Video: Costa prize winners

A Stephen King fan has published an 80-page version of the book which novelist Jack Torrance obsessively writes during King's The Shining, where his descent into madness is revealed when his wife discovers that his work consists of just one phrase, endlessly repeated.

Torrance, played by Jack Nicholson in terrifying form in Stanley Kubrick's 1980 film, is a frustrated writer who goes with his wife and son to spend the winter in the isolated Overlook Hotel in an attempt to get the novel he has always wanted to write started. But the hotel's grisly past and unquiet ghosts have their way with him, and his wife Wendy eventually finds that the manuscript he has been working on actually only contains the phrase "All work and no play makes Jack a dull boy", typed over and over again.

Now New York artist Phil Buehler, who describes himself as "a big fan of Stanley Kubrick and Stephen King", has self-published a book credited to Torrance, repeating the phrase throughout but formatting each page differently, using the words to create different shapes from zigzags to spirals.

"The idea has probably been marinating for years, because I loved the movie and the Stephen King book," said Buehler. "I'd just finished my own obsessive art project [and] it was an idea I had over the Christmas holidays."

He said he decided to stick to type and formatting that could have been created on a typewriter, with the first ten pages duplicating shots of Torrance's work from the film. "I thought 'if he continues to get crazier, what would those pages look like?'" he said. "I hit writer's block about 60 pages in, and I had to get to 80 - that went on for about a week." His fiancée, who had neither read the book nor seen the film, became a little concerned about his actions. "I finally showed her the movie, and she realised I wasn't really losing it," said Buehler.

He's included a spoof review from the blog OverThinkingIt.com on the book's back jacket, which compares it to "the best of Beckett" in its "lack of forward momentum", and considers the struggles of the author, "heroically pitting himself against the Sisyphusean sentence". "It's that metatextual struggle of Man vs.

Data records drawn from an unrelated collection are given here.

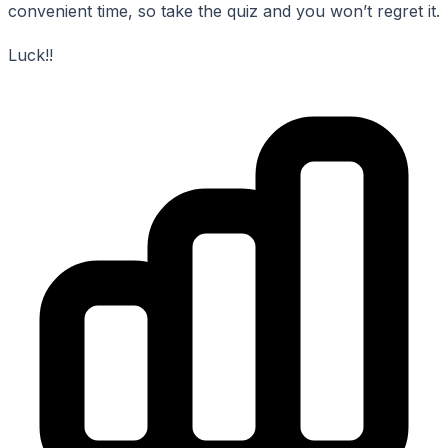
convenient time, so take the quiz and you won’t regret it.
Luck!!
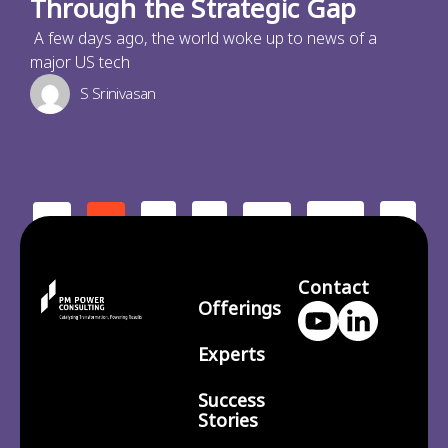
Through the Strategic Gap
A few days ago, the world woke up to news of a
major US tech
S Srinivasan
2
3
210
>
<
1
…
Contact
Offerings
Experts
Success
Stories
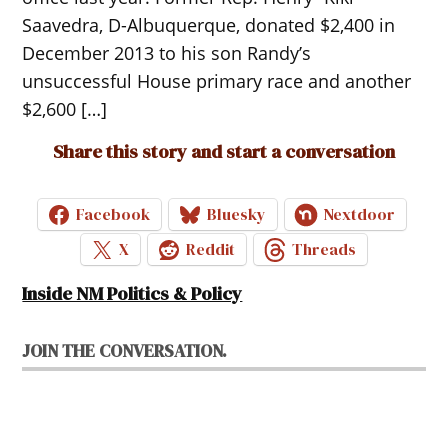
Saavedra, D-Albuquerque, donated $2,400 in
December 2013 to his son Randy’s
unsuccessful House primary race and another
$2,600 […]
Share this story and start a conversation
Facebook
Bluesky
Nextdoor
X
Reddit
Threads
Inside NM Politics & Policy
JOIN THE CONVERSATION.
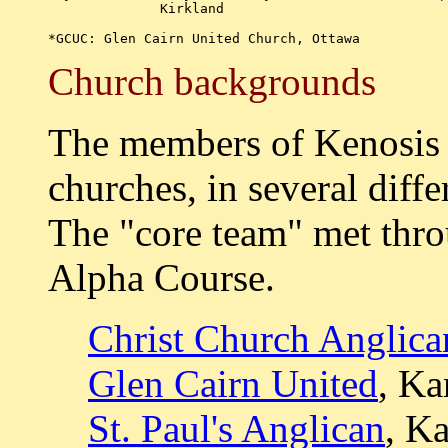
	      Kirkland

Church backgrounds
The members of Kenosis w
churches, in several diff
The "core team" met thro
Alpha Course.
Christ Church Anglica
Glen Cairn United
, Ka
St. Paul's Anglican
, K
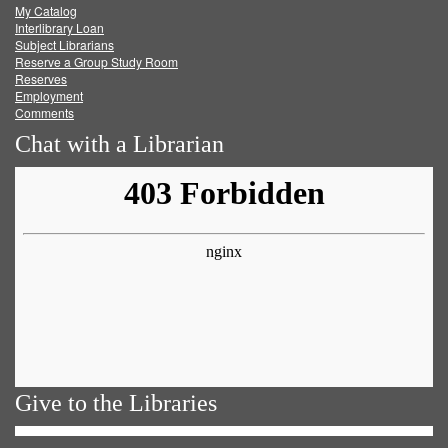
My Catalog
Facebook
Twitter
Youtube
feed
Interlibrary Loan
Subject Librarians
Reserve a Group Study Room
Reserves
Employment
Comments
Chat with a Librarian
Give to the Libraries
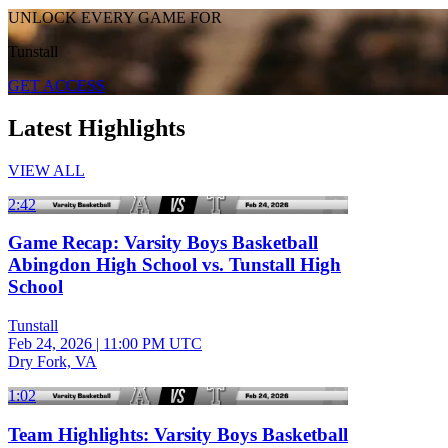
UNLOCK EVERY GAME FOR
Tunstall
GET ACCESS
Latest Highlights
VIEW ALL
2:42
Game Recap: Varsity Boys Basketball
Abingdon High School vs. Tunstall High
School
Tunstall
Feb 24, 2026
|
11:00 PM UTC
Dry Fork, VA
1:02
Team Highlights: Varsity Boys Basketball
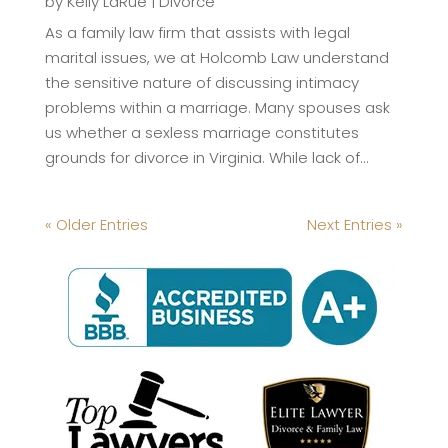
by
Kelly LaRue
|
Divorce
As a family law firm that assists with legal
marital issues, we at Holcomb Law understand
the sensitive nature of discussing intimacy
problems within a marriage. Many spouses ask
us whether a sexless marriage constitutes
grounds for divorce in Virginia. While lack of...
« Older Entries
Next Entries »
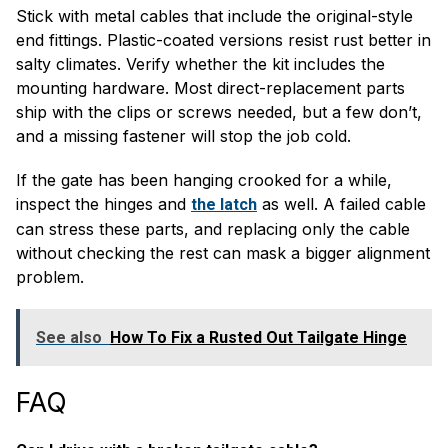
Stick with metal cables that include the original-style
end fittings. Plastic-coated versions resist rust better in
salty climates. Verify whether the kit includes the
mounting hardware. Most direct-replacement parts
ship with the clips or screws needed, but a few don’t,
and a missing fastener will stop the job cold.
If the gate has been hanging crooked for a while,
inspect the hinges and
as well. A failed cable
the latch
can stress these parts, and replacing only the cable
without checking the rest can mask a bigger alignment
problem.
See also
How To Fix a Rusted Out Tailgate Hinge
FAQ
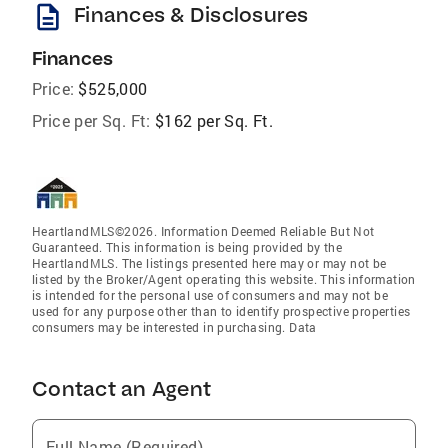
description
Finances & Disclosures
Finances
Price:
$525,000
Price per Sq. Ft:
$162 per Sq. Ft.
HeartlandMLS©2026. Information Deemed Reliable But Not
Guaranteed. This information is being provided by the
HeartlandMLS. The listings presented here may or may not be
listed by the Broker/Agent operating this website. This information
is intended for the personal use of consumers and may not be
used for any purpose other than to identify prospective properties
consumers may be interested in purchasing. Data
Contact an Agent
Full Name (Required)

Typewriter that gives this book its spellbinding power," the review says. "Some will dismiss it as simplistic; that's like dismissing a Pollack canvas as mere splatters of paint."

So far, Buehler says that around 1,000 people have viewed the book, for sale on Blurb.com for $8.95 in paperback, or $22.95 in hardback, and he's sold "a few" copies, with sales now starting to pick up steam. "A few people have asked me to sign it - they're looking it as a piece of art rather than a funny thing to give to a Kubrick fan," he said. "If you're not a Kubrick or King fan, you might not even get it."